Categorical variables were reported as counts and percentages using the chi-square or Fisher exact test for comparison, as appropriate. Continuous variables were reported as medians and interquartile ranges (IQRs) from the 25th to the 75th percentiles and compared using the t test or Wilcoxon rank-sum test, as deemed appropriate. Multivariable logistic regression analysis was used to evaluate the effect of cefazolin and nafcillin/oxacillin on treatment failure after adjustment by potential confounders. A P value of <.05 was considered significant. All analyses were performed using JMP software (SAS Institute Inc., Cary, NC, USA).

RESULTS

Clinical Characteristics

Among the 227 patients with spinal epidural abscesses at our institution during the study period, a total of 79 cases were secondary to MSSA. Of these, 45 were treated with cefazolin, 29 with nafcillin, and 5 with oxacillin (Figure 1).

Patients’ demographics, medical, and laboratory data are summarized in Table 1. The median patient age for the cefazolin and ASPs groups (IQR) was 64.5 (55–73.2) years and 59.6 (47.2–64) years, respectively, and the majority were male (57.7% vs 55.9%).

Compared with the cefazolin group, patients receiving ASPs had a higher prevalence of diabetes mellitus (26.5% vs 18%), peptic ulcer disease (14.7% vs 7%), and peripheral vascular disease (8.8% vs 4%). On the contrary, the cefazolin group had a higher prevalence of corticosteroid use (7% vs 5.9%), hypertension (49% vs 44.1%), and malignancy (18% vs 8.8%) compared with the ASP group.

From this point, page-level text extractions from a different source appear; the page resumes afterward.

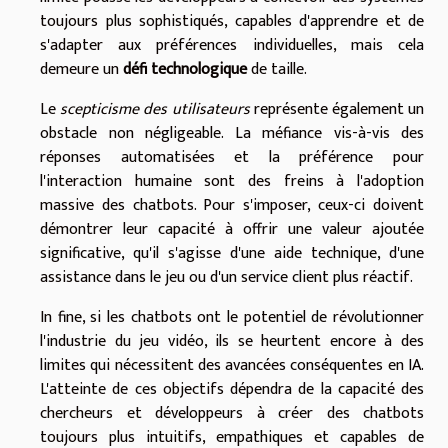
toujours plus sophistiqués, capables d'apprendre et de
s'adapter aux préférences individuelles, mais cela
demeure un
défi technologique
de taille.
Le
scepticisme des utilisateurs
représente également un
obstacle non négligeable. La méfiance vis-à-vis des
réponses automatisées et la préférence pour
l'interaction humaine sont des freins à l'adoption
massive des chatbots. Pour s'imposer, ceux-ci doivent
démontrer leur capacité à offrir une valeur ajoutée
significative, qu'il s'agisse d'une aide technique, d'une
assistance dans le jeu ou d'un service client plus réactif.
In fine, si les chatbots ont le potentiel de révolutionner
l'industrie du jeu vidéo, ils se heurtent encore à des
limites qui nécessitent des avancées conséquentes en IA.
L'atteinte de ces objectifs dépendra de la capacité des
chercheurs et développeurs à créer des chatbots
toujours plus intuitifs, empathiques et capables de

A community onset of infection was more frequently observed in the cefazolin group than the ASPs group (60% vs 55.9%). However, a significant higher number of patients receiving ASPs were admitted to the intensive care unit (ICU; 29.4% vs 11%).

Thirty-six patients (46%) had a preceding spinal or epidural procedure/instrumentation. There was no significant difference in the time from procedure to positive epidural culture result between the antimicrobial groups.

Only 29.1% of patients had single level of epidural involvement, while 70.9% had multilevel involvement (Table 2). Those with multilevel involvement had a relapse rate of 13%, compared with 9% in those with only single-level involvement, though these patients received longer antibiotic therapy (85 days vs 41 days; P < .01) (Supplementary Table 1).

Microbiology

The prevalence of concurrent Staphylococcus aureus bloodstream infection (SAB) at the time of spinal epidural abscess diagnosis was essentially equal in both groups (70.6% vs 69%). The duration of bacteremia in patients receiving ASP was longer at 4.5 days vs 3 days in those that received cefazolin, and complicated with IE in 5.9% vs 0% of the patients, respectively.

The majority of the isolates were clindamycin susceptible (n = 68, 86.1%), and had a vancomycin minimal inhibitory concentration (MIC) of <2 (n = 63, 79.7%). An oxacillin MIC <1 was significantly more frequent in the cefazolin group than the ASP group (97.7% vs 58.8%).

Management and Outcome

Comparisons of management, treatment, and outcomes in patients receiving cefazolin vs ASPs are summarized in Table 1. All but 1 patient underwent aspiration or debridement, with surgical debridement being more common overall. The median time from diagnosis to the first surgical procedure for the entire study population (IQR) was 1 (0–2.25) day. The median time to aspiration or surgery (IQR) was 1 (0–3) day for both the ASP group and the cefazolin group (0–2). All patients received IV antibiotics at treatment initiation. The total duration of inpatient IV antibiotic therapy (IQR) was 12.5 (5.75–25) days in the ASPs group vs 9 (5.5–15.5) days (P = .07) in the cefazolin group. The total duration of outpatient IV therapy (IQR) was 37 (25–51) days vs 38 (30–47) days (P = .78), respectively. There was no difference in the total duration of IV and oral antibiotic therapy in the ASPs group and the cefazolin group (median [IQR], 67.5 [45–93.7] days vs 55.5 [42.2–96] days; P = .44).The median hospital length of stay (IQR) was 13 (6–25) days for patients who received ASPs vs 9 (5.5–15.5) days for those who received cefazolin (P = .52).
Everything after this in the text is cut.